- **Data in this exercise**

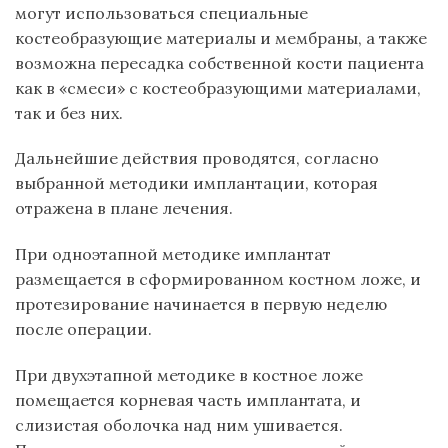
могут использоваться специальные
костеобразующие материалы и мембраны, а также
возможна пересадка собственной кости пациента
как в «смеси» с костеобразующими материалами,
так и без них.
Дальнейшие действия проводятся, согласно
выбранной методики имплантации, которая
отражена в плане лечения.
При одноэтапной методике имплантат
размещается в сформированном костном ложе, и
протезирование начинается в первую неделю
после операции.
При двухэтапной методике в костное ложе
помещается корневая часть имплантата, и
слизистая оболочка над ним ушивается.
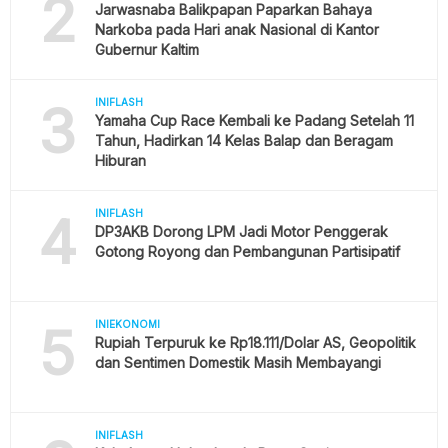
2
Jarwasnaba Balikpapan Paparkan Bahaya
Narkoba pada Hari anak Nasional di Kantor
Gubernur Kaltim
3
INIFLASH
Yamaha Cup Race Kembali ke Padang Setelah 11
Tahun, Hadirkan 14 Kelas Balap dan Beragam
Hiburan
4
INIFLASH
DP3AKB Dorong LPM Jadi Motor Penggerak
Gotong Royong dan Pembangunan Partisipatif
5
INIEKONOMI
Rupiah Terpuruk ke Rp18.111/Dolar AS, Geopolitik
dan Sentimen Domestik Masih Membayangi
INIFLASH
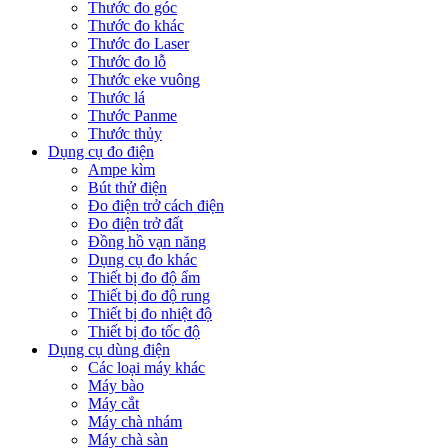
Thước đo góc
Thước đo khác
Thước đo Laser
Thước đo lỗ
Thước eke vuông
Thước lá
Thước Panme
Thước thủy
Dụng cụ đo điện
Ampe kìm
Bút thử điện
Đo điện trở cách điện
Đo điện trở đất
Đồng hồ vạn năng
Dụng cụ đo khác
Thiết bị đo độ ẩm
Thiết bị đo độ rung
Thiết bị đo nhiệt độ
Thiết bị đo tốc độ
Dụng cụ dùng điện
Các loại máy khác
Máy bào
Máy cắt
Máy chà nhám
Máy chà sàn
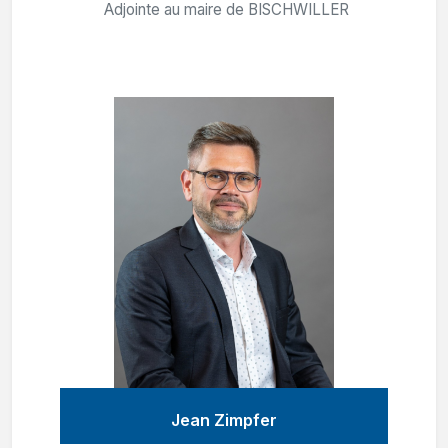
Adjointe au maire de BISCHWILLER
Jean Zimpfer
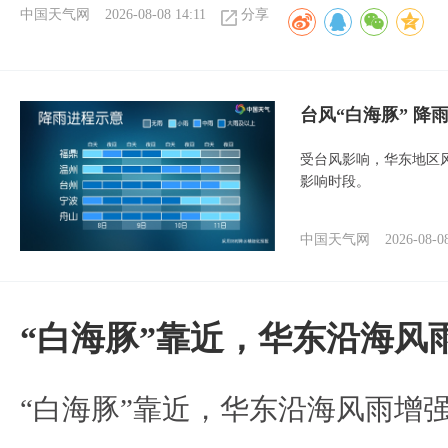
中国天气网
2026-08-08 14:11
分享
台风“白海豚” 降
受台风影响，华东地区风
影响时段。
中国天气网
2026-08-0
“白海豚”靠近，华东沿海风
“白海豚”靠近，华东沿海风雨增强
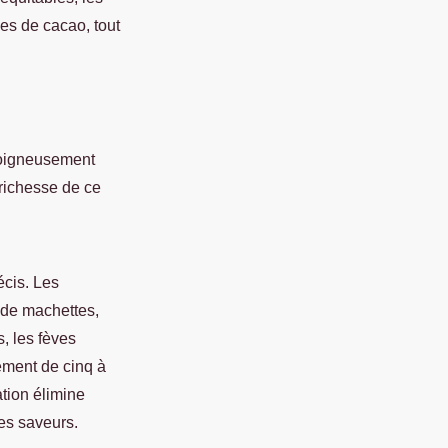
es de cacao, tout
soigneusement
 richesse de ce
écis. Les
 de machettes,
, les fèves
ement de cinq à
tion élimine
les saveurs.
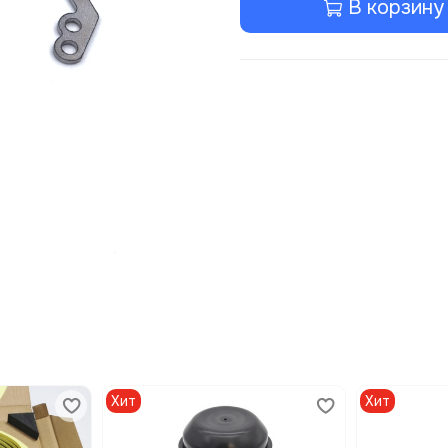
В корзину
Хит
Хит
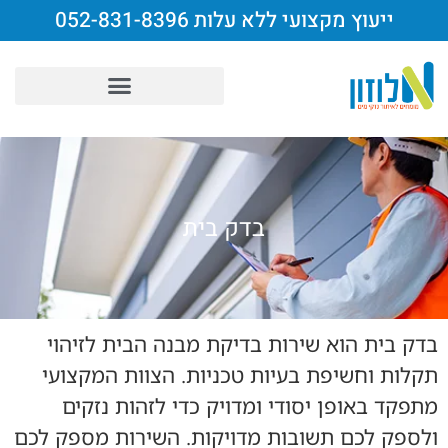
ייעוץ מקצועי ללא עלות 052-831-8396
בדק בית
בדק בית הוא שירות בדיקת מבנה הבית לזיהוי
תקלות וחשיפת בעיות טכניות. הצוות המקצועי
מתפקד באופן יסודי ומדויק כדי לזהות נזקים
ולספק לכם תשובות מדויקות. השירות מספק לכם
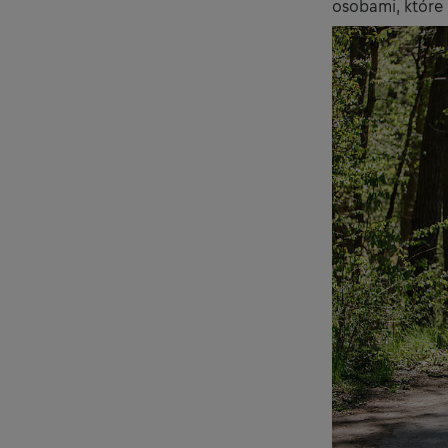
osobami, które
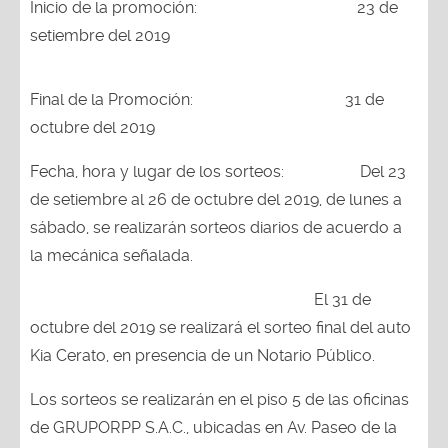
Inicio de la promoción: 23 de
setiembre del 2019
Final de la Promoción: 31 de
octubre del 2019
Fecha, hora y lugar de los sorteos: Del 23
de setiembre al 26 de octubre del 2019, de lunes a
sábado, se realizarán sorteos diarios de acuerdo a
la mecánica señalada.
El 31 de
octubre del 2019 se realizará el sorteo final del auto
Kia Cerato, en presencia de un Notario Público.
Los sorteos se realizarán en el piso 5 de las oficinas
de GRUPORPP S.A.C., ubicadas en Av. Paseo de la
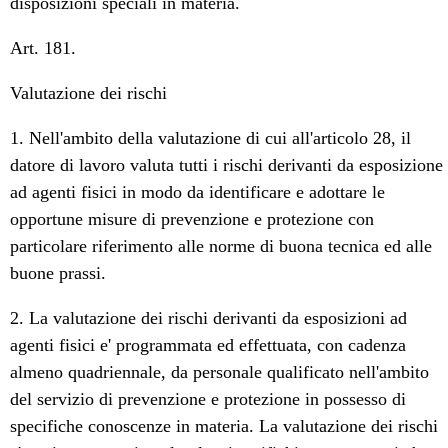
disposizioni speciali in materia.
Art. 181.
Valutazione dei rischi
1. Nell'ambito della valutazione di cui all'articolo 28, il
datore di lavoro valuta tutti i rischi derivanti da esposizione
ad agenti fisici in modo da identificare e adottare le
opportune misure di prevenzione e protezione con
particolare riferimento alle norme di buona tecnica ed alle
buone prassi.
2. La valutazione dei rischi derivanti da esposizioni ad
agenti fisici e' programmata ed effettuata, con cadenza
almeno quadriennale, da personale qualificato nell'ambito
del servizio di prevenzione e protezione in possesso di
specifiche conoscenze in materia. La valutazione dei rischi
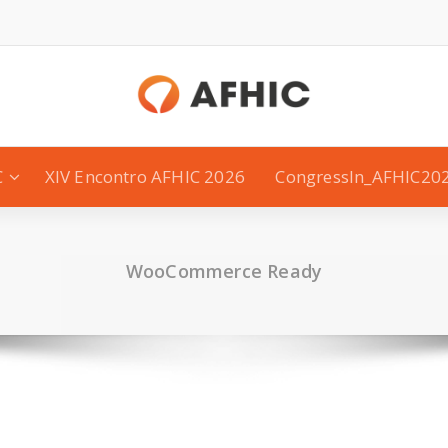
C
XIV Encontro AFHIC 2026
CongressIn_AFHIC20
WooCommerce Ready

- **Task item**
Print the listing exactly, pictures excluded.

- **Response area**
могут использоваться специальные
костеобразующие материалы и мембраны, а также
возможна пересадка собственной кости пациента
как в «смеси» с костеобразующими материалами,
так и без них.
Дальнейшие действия проводятся, согласно
выбранной методики имплантации, которая
отражена в плане лечения.
При одноэтапной методике имплантат
размещается в сформированном костном ложе, и
протезирование начинается в первую неделю
после операции.
При двухэтапной методике в костное ложе
помещается корневая часть имплантата, и
слизистая оболочка над ним ушивается.
2
Jarwasnaba Balikpapan Paparkan Bahaya
Narkoba pada Hari anak Nasional di Kantor
Gubernur Kaltim
3
INIFLASH
Yamaha Cup Race Kembali ke Padang Setelah 11
Tahun, Hadirkan 14 Kelas Balap dan Beragam
Hiburan
4
INIFLASH
DP3AKB Dorong LPM Jadi Motor Penggerak
Gotong Royong dan Pembangunan Partisipatif
5
INIEKONOMI
Rupiah Terpuruk ke Rp18.111/Dolar AS, Geopolitik
dan Sentimen Domestik Masih Membayangi
INIFLASH
Thước đo góc
Thước đo khác
Thước đo Laser
Thước đo lỗ
Thước eke vuông
Thước lá
Thước Panme
Thước thủy
Dụng cụ đo điện
Ampe kìm
Bút thử điện
Đo điện trở cách điện
Đo điện trở đất
Đồng hồ vạn năng
Dụng cụ đo khác
Thiết bị đo độ ẩm
Thiết bị đo độ rung
Thiết bị đo nhiệt độ
Thiết bị đo tốc độ
Dụng cụ dùng điện
Các loại máy khác
Máy bào
Máy cắt
Máy chà nhám
Máy chà sàn
Adjointe au maire de BISCHWILLER
Jean Zimpfer
中国天气网
2026-08-08 14:11
分享
台风“白海豚” 降
受台风影响，华东地区风
影响时段。
中国天气网
2026-08-0
“白海豚”靠近，华东沿海风
“白海豚”靠近，华东沿海风雨增强
es de cacao, tout
soigneusement
 richesse de ce
écis. Les
 de machettes,
, les fèves
ement de cinq à
tion élimine
les saveurs.
В корзину
Хит
Хит
ייעוץ מקצועי ללא עלות 052-831-8396
בדק בית
בדק בית הוא שירות בדיקת מבנה הבית לזיהוי
תקלות וחשיפת בעיות טכניות. הצוות המקצועי
מתפקד באופן יסודי ומדויק כדי לזהות נזקים
ולספק לכם תשובות מדויקות. השירות מספק לכם
osobami, które
Inicio de la promoción: 23 de
setiembre del 2019
Final de la Promoción: 31 de
octubre del 2019
Fecha, hora y lugar de los sorteos: Del 23
de setiembre al 26 de octubre del 2019, de lunes a
sábado, se realizarán sorteos diarios de acuerdo a
la mecánica señalada.
El 31 de
octubre del 2019 se realizará el sorteo final del auto
Kia Cerato, en presencia de un Notario Público.
Los sorteos se realizarán en el piso 5 de las oficinas
de GRUPORPP S.A.C., ubicadas en Av. Paseo de la
disposizioni speciali in materia.
Art. 181.
Valutazione dei rischi
1. Nell'ambito della valutazione di cui all'articolo 28, il
datore di lavoro valuta tutti i rischi derivanti da esposizione
ad agenti fisici in modo da identificare e adottare le
opportune misure di prevenzione e protezione con
particolare riferimento alle norme di buona tecnica ed alle
buone prassi.
2. La valutazione dei rischi derivanti da esposizioni ad
agenti fisici e' programmata ed effettuata, con cadenza
almeno quadriennale, da personale qualificato nell'ambito
del servizio di prevenzione e protezione in possesso di
specifiche conoscenze in materia. La valutazione dei rischi
C
XIV Encontro AFHIC 2026
CongressIn_AFHIC20
WooCommerce Ready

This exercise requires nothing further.